- _Task objective_: Repeat the listing word for word. No pictures belong in the copy.

+++

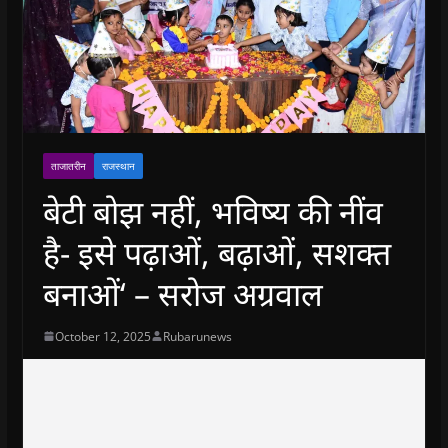
ताजातरीन
राजस्थान
बेटी बोझ नहीं, भविष्य की नींव
है- इसे पढ़ाओं, बढ़ाओं, सशक्त
बनाओं‘ – सरोज अग्रवाल
October 12, 2025
Rubarunews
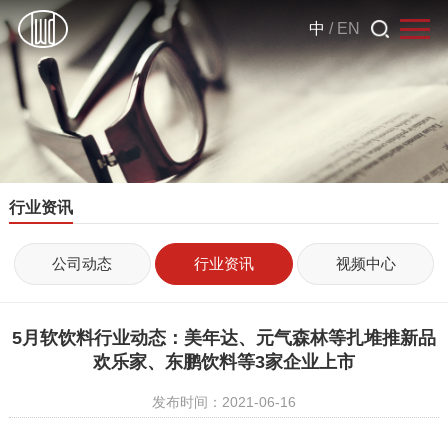
中
/
EN
行业资讯
公司动态
行业资讯
视频中心
5月软饮料行业动态：美年达、元气森林等扎堆推新品
欢乐家、东鹏饮料等3家企业上市
发布时间：2021-06-16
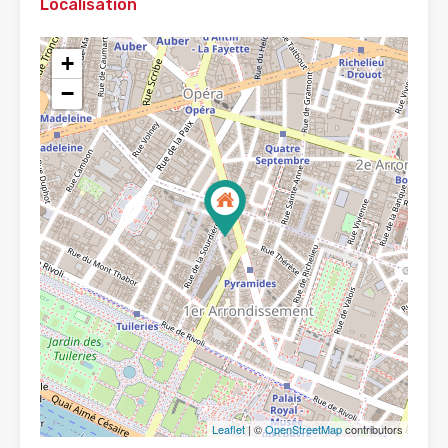
Localisation
+
−
Leaflet
| ©
OpenStreetMap
contributors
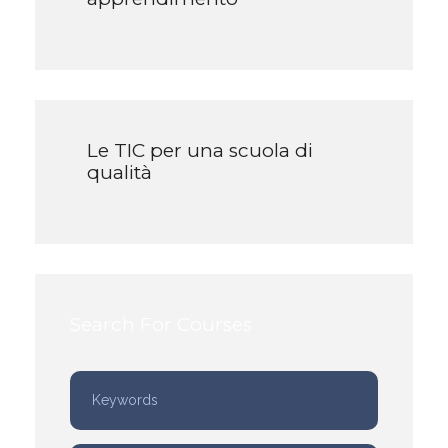
Le TIC per una scuola di
qualità
Search For Courses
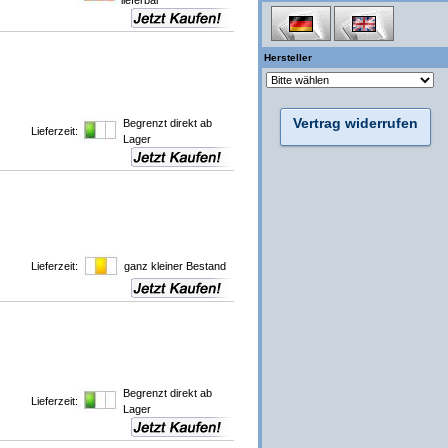
lieferbar
Hersteller
Vertrag widerrufen
Begrenzt direkt ab
Lieferzeit:
Lager
Lieferzeit:
ganz kleiner Bestand
Begrenzt direkt ab
Lieferzeit:
Lager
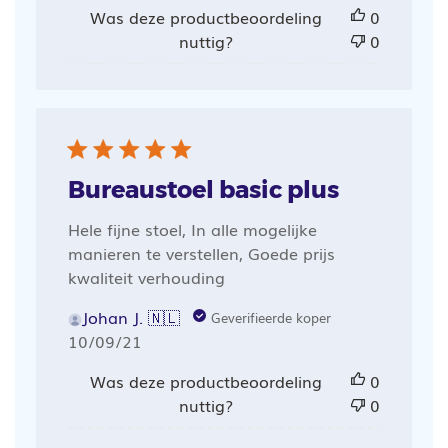
Was deze productbeoordeling
0
nuttig?
0
Bureaustoel basic plus
Hele fijne stoel, In alle mogelijke
manieren te verstellen, Goede prijs
kwaliteit verhouding
Johan J. 🇳🇱
Geverifieerde koper
Publicatiedatum
10/09/21
Was deze productbeoordeling
0
nuttig?
0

+++

- _Answer_:
ताजातरीन
राजस्थान
बेटी बोझ नहीं, भविष्य की नींव
है- इसे पढ़ाओं, बढ़ाओं, सशक्त
बनाओं‘ – सरोज अग्रवाल
October 12, 2025
Rubarunews
中
/
EN
行业资讯
公司动态
行业资讯
视频中心
5月软饮料行业动态：美年达、元气森林等扎堆推新品
欢乐家、东鹏饮料等3家企业上市
发布时间：2021-06-16
Localisation
+
−
Leaflet
| ©
OpenStreetMap
contributors
Le TIC per una scuola di
qualità
Search For Courses
lieferbar
Hersteller
Vertrag widerrufen
Begrenzt direkt ab
Lieferzeit:
Lager
Lieferzeit:
ganz kleiner Bestand
Begrenzt direkt ab
Lieferzeit:
Lager
Was deze productbeoordeling
0
nuttig?
0
Bureaustoel basic plus
Hele fijne stoel, In alle mogelijke
manieren te verstellen, Goede prijs
kwaliteit verhouding
Johan J. 🇳🇱
Geverifieerde koper
Publicatiedatum
10/09/21
Was deze productbeoordeling
0
nuttig?
0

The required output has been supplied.